■ **What is needed**
Where the records contain images, omit them, and repeat everything else word for word.

■ **Data listing**
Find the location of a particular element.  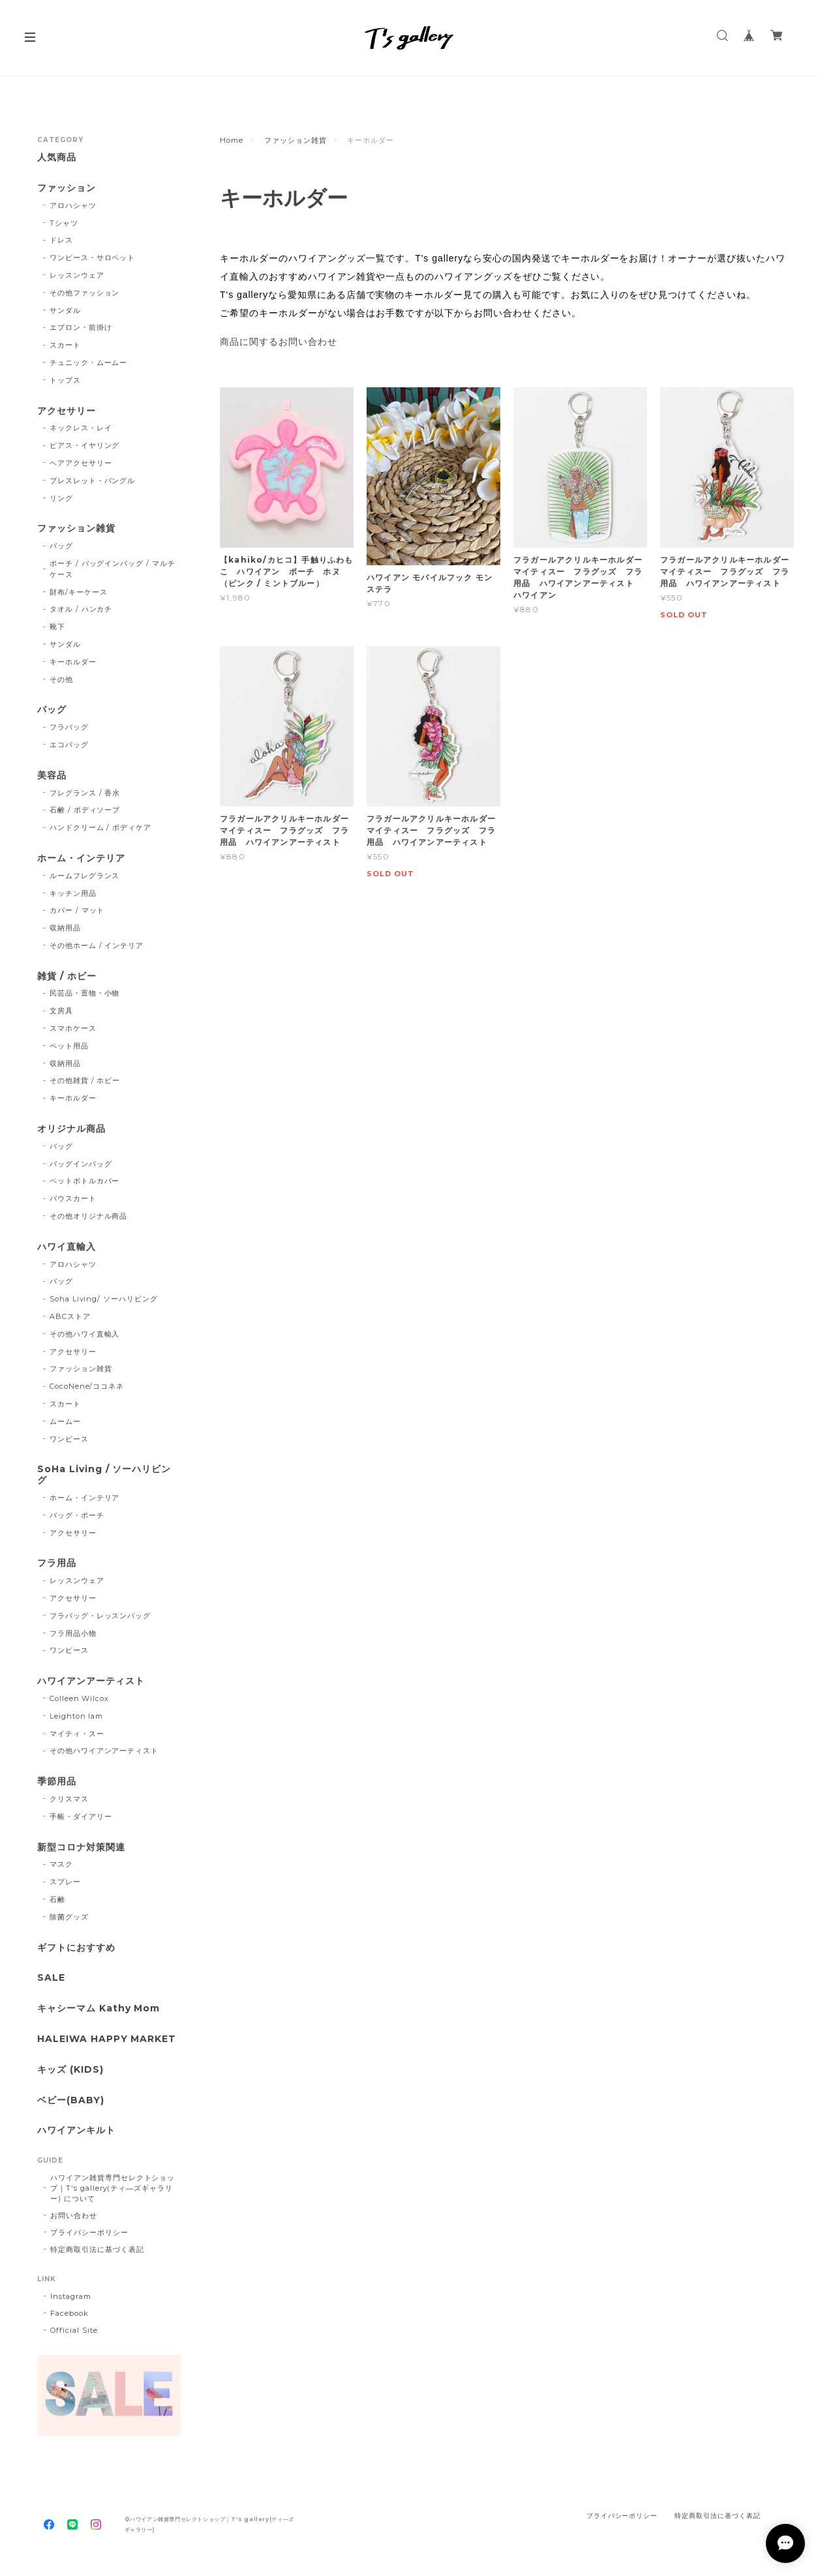

その他ファッション is located at coordinates (85, 292).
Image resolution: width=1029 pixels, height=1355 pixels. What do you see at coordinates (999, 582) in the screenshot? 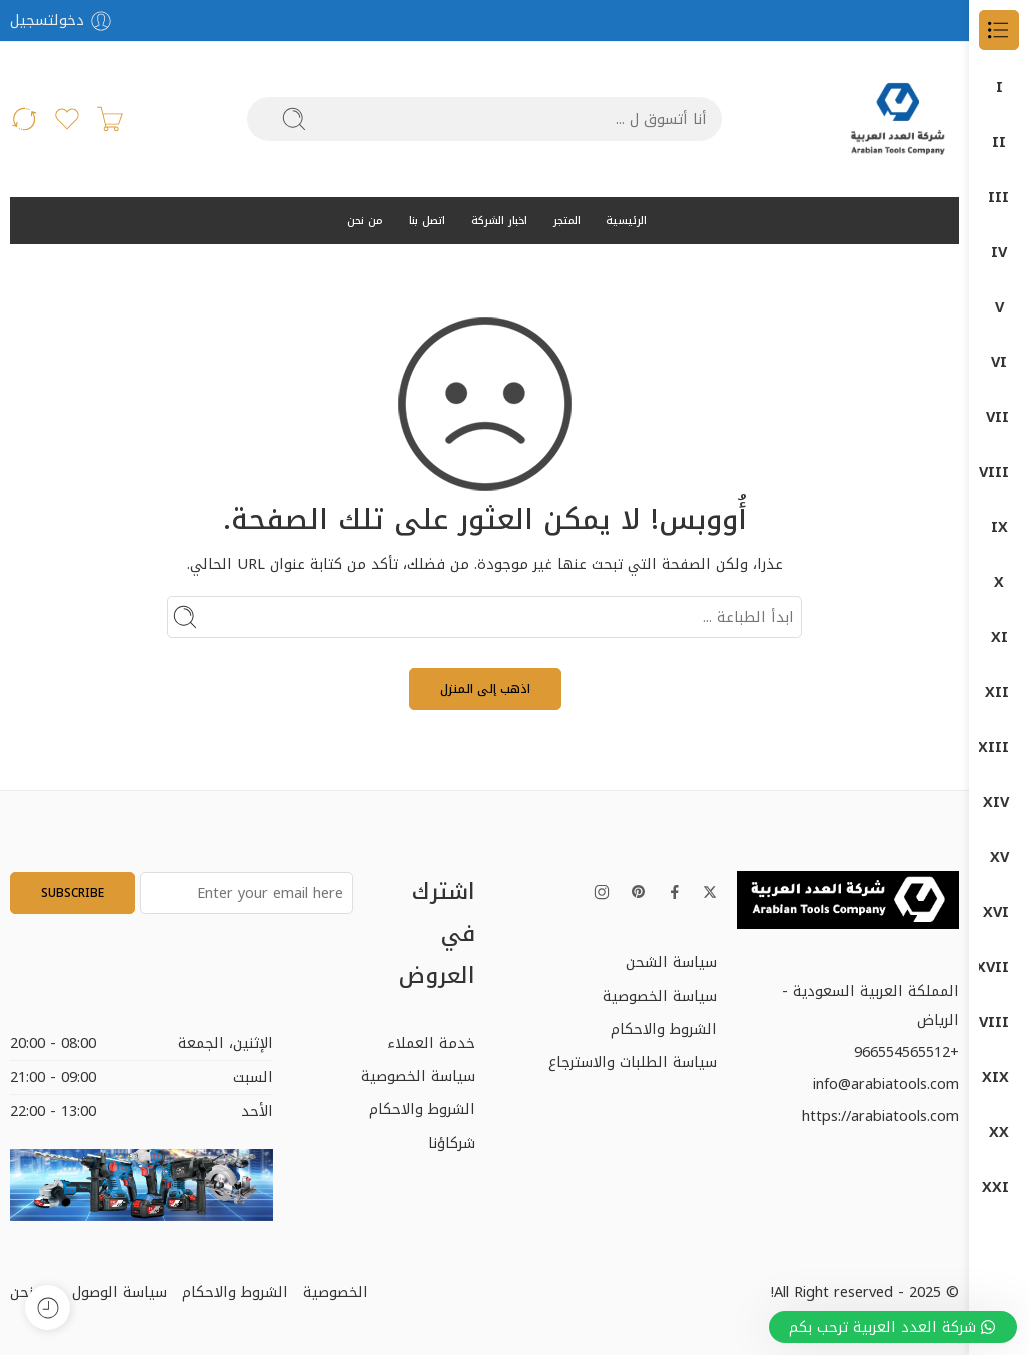
I see `المناشير الكهربائية (Saws)` at bounding box center [999, 582].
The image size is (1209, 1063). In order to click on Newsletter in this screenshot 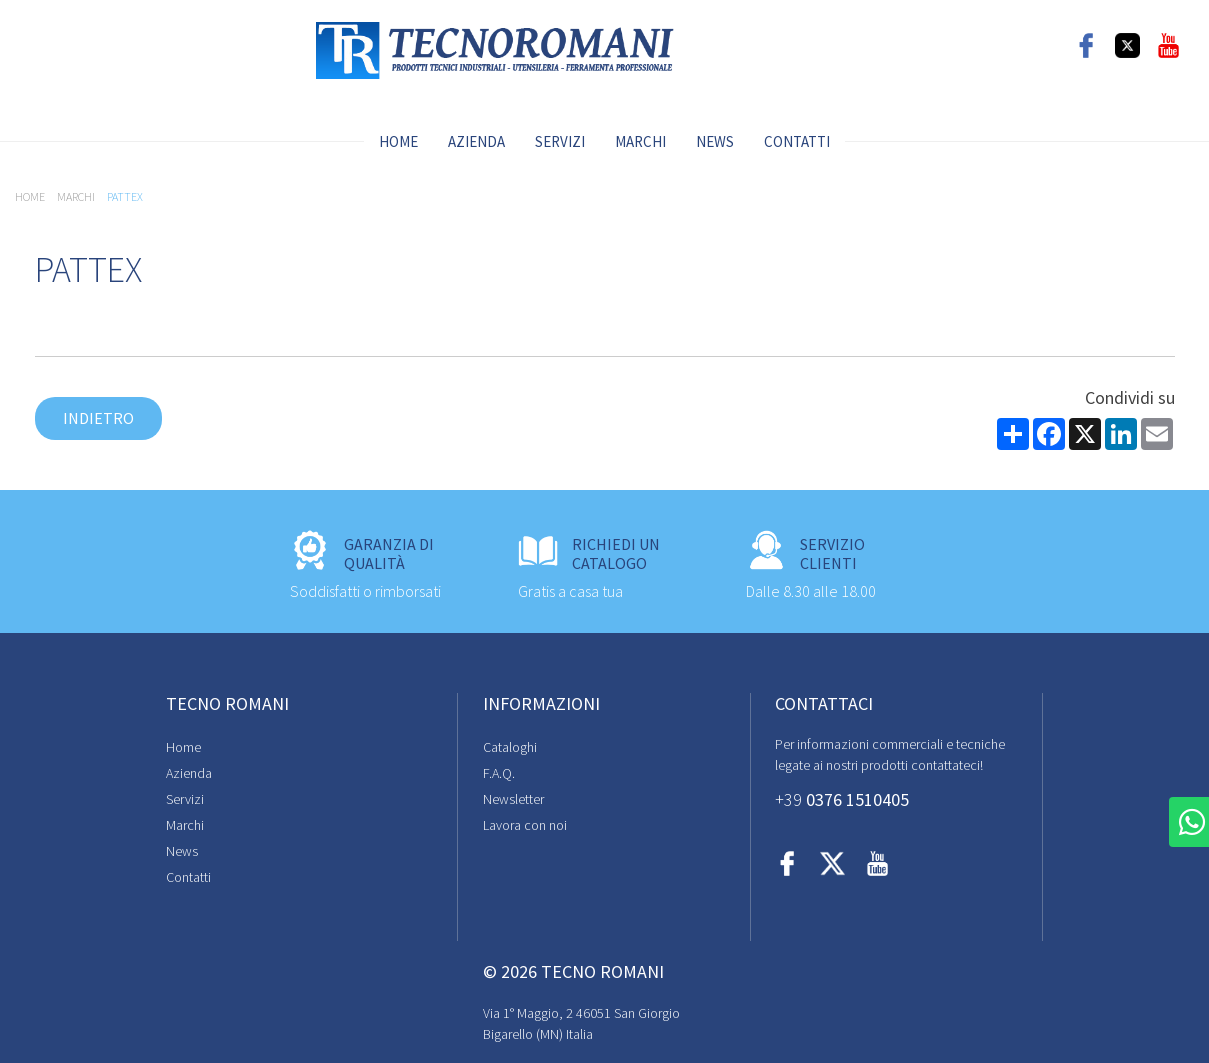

■ **Solution below**
Find the location of a particular element.  

その他ファッション is located at coordinates (85, 292).
Image resolution: width=1029 pixels, height=1355 pixels. What do you see at coordinates (999, 582) in the screenshot? 
I see `المناشير الكهربائية (Saws)` at bounding box center [999, 582].
The image size is (1209, 1063). In order to click on Newsletter in this screenshot 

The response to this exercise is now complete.